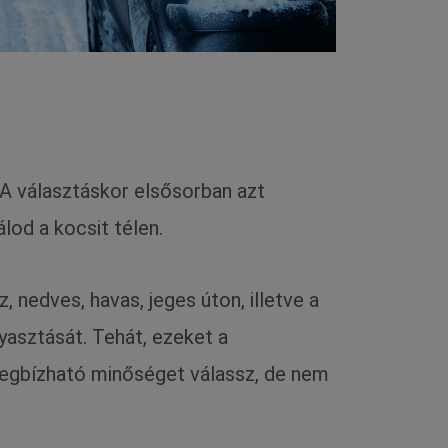
 A választáskor elsősorban azt
lod a kocsit télen.
nedves, havas, jeges úton, illetve a
yasztását. Tehát, ezeket a
megbízható minőséget válassz, de nem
++++
> [Task prompt]
Omit every image. Quote each record exactly.

> [Output for this exercise]
 A választáskor elsősorban azt
lod a kocsit télen.
nedves, havas, jeges úton, illetve a
yasztását. Tehát, ezeket a
megbízható minőséget válassz, de nem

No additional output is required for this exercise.